Pero en el cambio se ha perdido la posibilidad de
comprobar el carácter inequívocamente alquímico –sinónimo de mágico– de
la cocina, al observar la fascinante alteración de aspecto y sabor que en
cuestión de horas y con sencillos y certeros mimos puede experimentar una poco
apetitosa bacalada (fea como el patito del cuento para su familia de
acogida, seca y acartonada cuando no estropajosa) para transformarse en
nutritivos, delicados y sabrosísimos platos, tanto tradicionales como
innovadores, para consumir fríos o calientes, elaborados en el momento o con
cierta antelación.
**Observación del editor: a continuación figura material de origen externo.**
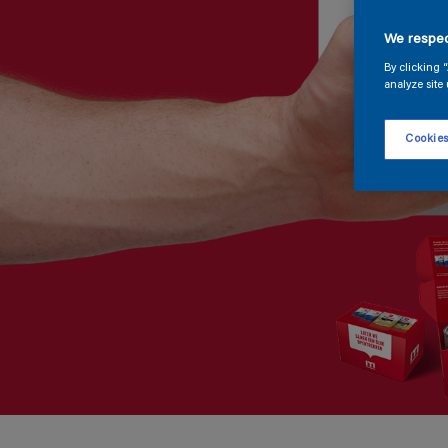
We respec
By clicking 
analyze site 
Cookies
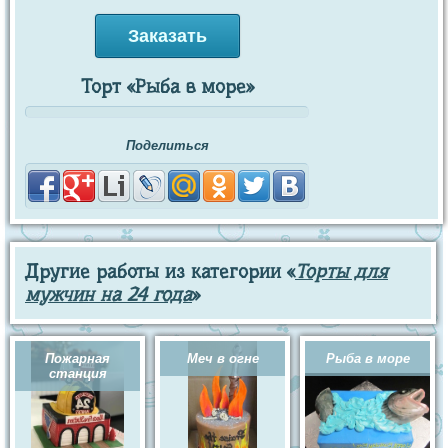
Заказать
Торт «Рыба в море»
Поделиться
Другие работы из категории «
Торты для
мужчин на 24 года
»
Пожарная
Меч в огне
Рыба в море
станция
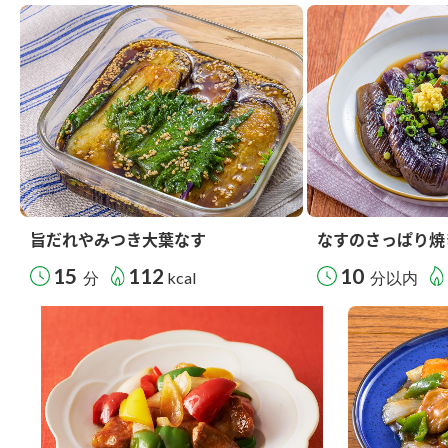
旨だれやみつき大葉なす
なすのさっぱり焼
15
112
10
分
kcal
分以内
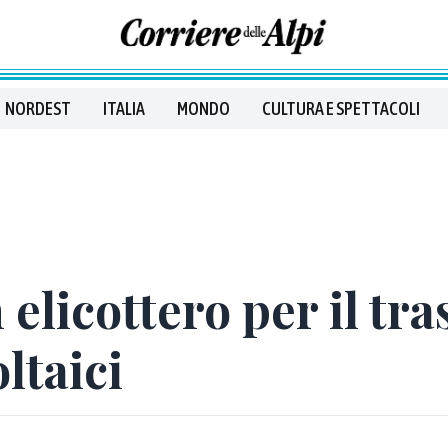
NORDEST
ITALIA
MONDO
CULTURA E SPETTACOLI
elicottero per il tra
ltaici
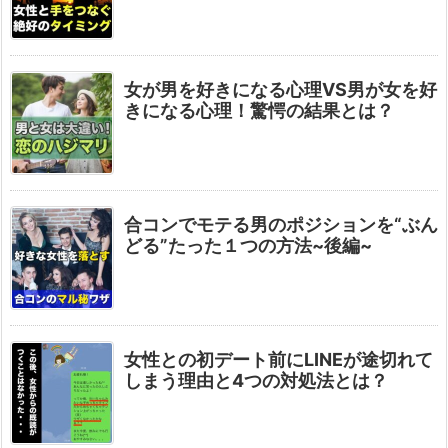
女が男を好きになる心理VS男が女を好
きになる心理！驚愕の結果とは？
合コンでモテる男のポジションを“ぶん
どる”たった１つの方法~後編~
女性との初デート前にLINEが途切れて
しまう理由と4つの対処法とは？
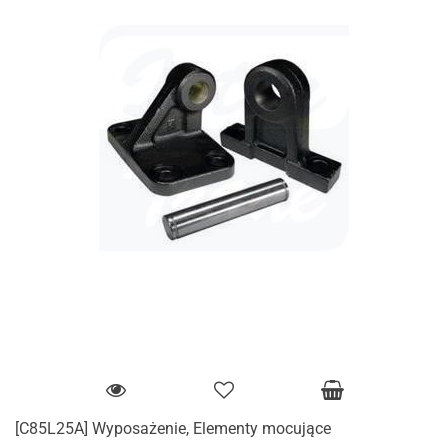
[C85L25A] Wyposażenie, Elementy mocujące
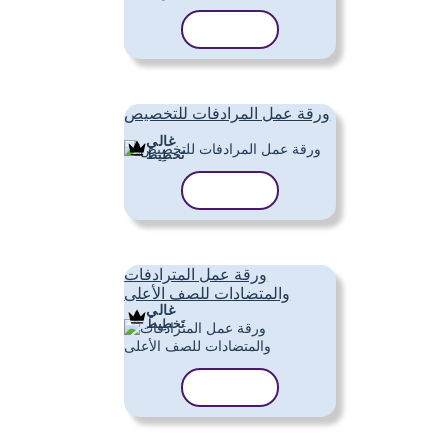
نسخ القالب
ورقة عمل المرادفات للتخصيص
غالي
تَخطِيط
نسخ القالب
ورقة عمل المترادفات
والمتضادات للصف الأعلى
غالي
تَخطِيط
نسخ القالب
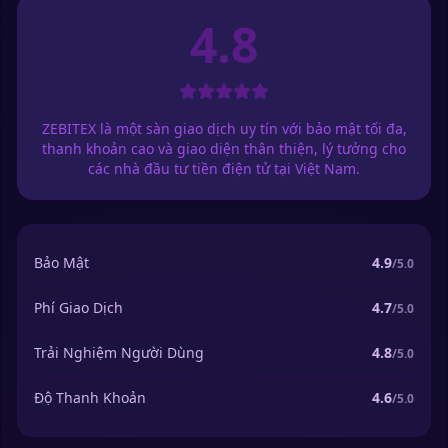
4.8
ZEBITEX là một sàn giao dịch uy tín với bảo mật tối đa,
thanh khoản cao và giao diện thân thiện, lý tưởng cho
các nhà đầu tư tiền điện tử tại Việt Nam.
Bảo Mật
4.9
/5.0
Phí Giao Dịch
4.7
/5.0
Trải Nghiệm Người Dùng
4.8
/5.0
Độ Thanh Khoản
4.6
/5.0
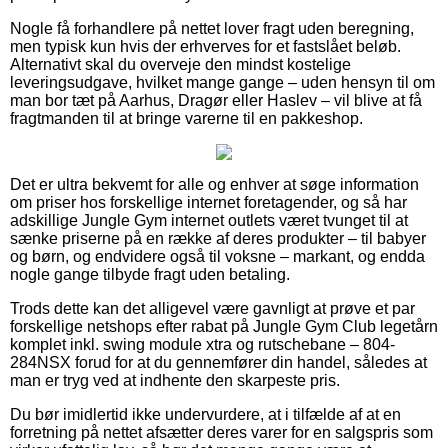
Nogle få forhandlere på nettet lover fragt uden beregning,
men typisk kun hvis der erhverves for et fastslået beløb.
Alternativt skal du overveje den mindst kostelige
leveringsudgave, hvilket mange gange – uden hensyn til om
man bor tæt på Aarhus, Dragør eller Haslev – vil blive at få
fragtmanden til at bringe varerne til en pakkeshop.
Det er ultra bekvemt for alle og enhver at søge information
om priser hos forskellige internet foretagender, og så har
adskillige Jungle Gym internet outlets været tvunget til at
sænke priserne på en række af deres produkter – til babyer
og børn, og endvidere også til voksne – markant, og endda
nogle gange tilbyde fragt uden betaling.
Trods dette kan det alligevel være gavnligt at prøve et par
forskellige netshops efter rabat på Jungle Gym Club legetårn
komplet inkl. swing module xtra og rutschebane – 804-
284NSX forud for at du gennemfører din handel, således at
man er tryg ved at indhente den skarpeste pris.
Du bør imidlertid ikke undervurdere, at i tilfælde af at en
forretning på nettet afsætter deres varer for en salgspris som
Y tan versátil ingrediente culinario, imprescindible en las
cocinas populares no sólo de las regiones alejadas de la costa hasta hace unas
décadas, por su disponibilidad constante, fácil almacenaje y asequible precio, también ha
experimentado un notable cambio en cuanto a su cotización y ha pasado a ser
tasado como apreciada materia para los menús y preparaciones festivas, ya estén
marcadas por el calendario o por el capricho personal.
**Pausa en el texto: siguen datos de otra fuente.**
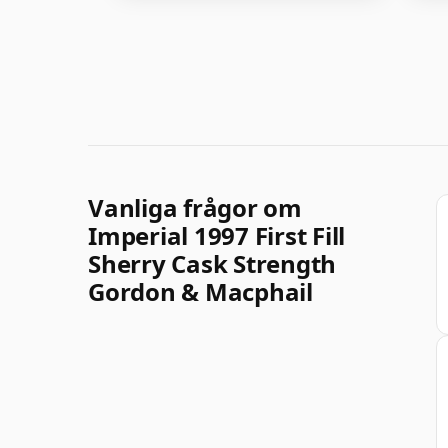
Vanliga frågor om
Imperial 1997 First Fill
Sherry Cask Strength
Gordon & Macphail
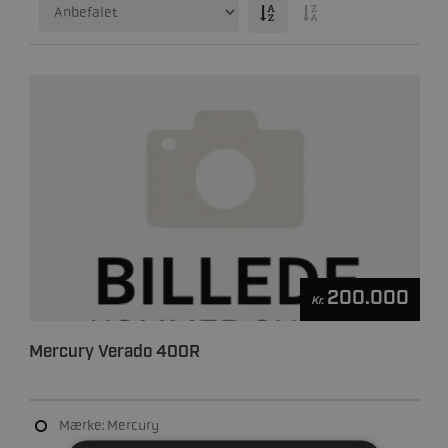
200.000
Kr.
Mercury Verado 400R
Mærke: Mercury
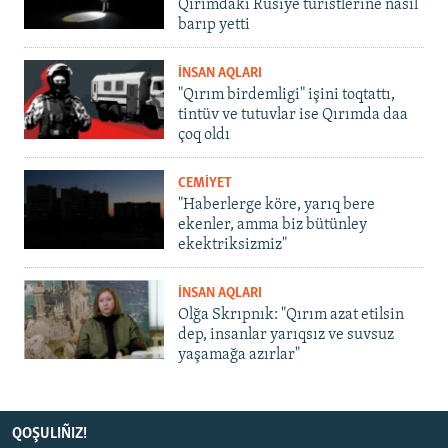
Qırımdaki Rusiye turistlerine nasıl
barıp yetti
İNSAN AQLARI
"Qırım birdemligi" işini toqtattı,
tintüv ve tutuvlar ise Qırımda daa
çoq oldı
CEMİYET
"Haberlerge köre, yarıq bere
ekenler, amma biz bütünley
ekektriksizmiz"
İNSAN AQLARI
Olğa Skrıpnık: "Qırım azat etilsin
dep, insanlar yarıqsız ve suvsuz
yaşamağa azırlar"
QOŞULIÑIZ!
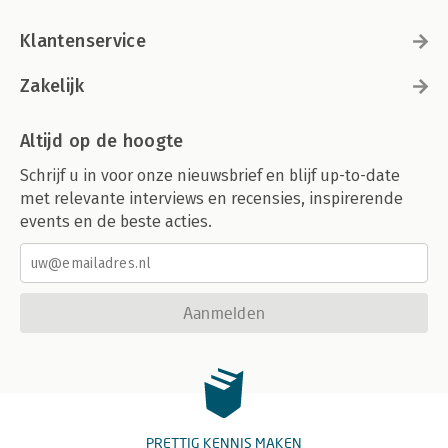
Klantenservice
Zakelijk
Altijd op de hoogte
Schrijf u in voor onze nieuwsbrief en blijf up-to-date
met relevante interviews en recensies, inspirerende
events en de beste acties.
Aanmelden
PRETTIG KENNIS MAKEN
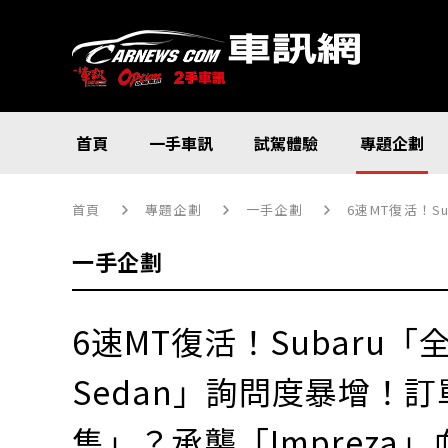
首頁
一手車訊
試駕體驗
專題企劃
首頁
專題企劃
一手企劃
6速MT復活！Sub
一手企劃
6速MT復活！Subaru
Sedan」詢問度暴增！
售」？承襲「Impreza」血統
Ahora sabemos que el bacalao en salazón –pescado
considerado blanco cuando es fresco, por su bajo porcentaje en grasa, pero que
cambia a azul al aumentarse éste en el proceso de secado, prensado y salado–,
es rico en proteínas y aporta a nuestro organismo vitaminas A, B, C y D y
fósforo, potasio, calcio y magnesio, por lo que su consumo está recomendado en
épocas de crecimiento y de ejercicio tanto físico como intelectual y, además
del placer que su degustación proporciona, es idóneo para equilibrar nuestros
sistemas nervioso y cardíaco y para combatir la astenia y el decaimiento que
sufrimos en ciertas épocas o episodios de nuestra vida y en las estaciones del
año en que disponemos de menos luz solar, como muy bien debían saber nuestros
antepasados, que solían incluir en su dieta una vez por semana –los viernes o
las vísperas de festividades religiosas– al menos en el puchero de
legumbres una porción de bacalao cuando no un plato elaborado con tan
tonificante ingrediente.
Y es que no conviene olvidar que cuando la iglesia
cristiana establece la prescripción de guardar la vigilia instituye una
higiénica norma dietética ya extendida por el ámbito mediterráneo, eso sí,
mucho antes de que los aguerridos pescadores que llegaron a Terranova
persiguiendo ballenas trajeran a la península las primeras piezas de bacalao
abiertas, limpias de vísceras y secadas al frío aire del Norte de Europa de
modo similar a como todavía deshidratan los pulpos mediterráneos en la
costa murciana.
Y ya fueran vascos, portugueses, bretones o
normandos los pescadores que hace más de cinco siglos se especializaran en la
captura de distintas variedades de bacalao, y aunque parece ser que en
1421 ya había una cincuentena de barcos que se dedicaban a la pesca en las
frías aguas del Atlántico Norte, la llegada en 1497 de Giovanni Caboto, bajo bandera inglesa, del portugués Gaspar Corte-Real en 1500 y del
francés Jacques Cartier en 1534
a la isla
de Terranova y el descubrimiento de sus magníficos caladeros de bacalao común (Gadus
morhua) hizo confluir en sus costas los barcos españoles (vascos y
gallegos), portugueses, franceses e ingleses en busca de tan prolíficos
animales y difundir su consumo en sus países de origen.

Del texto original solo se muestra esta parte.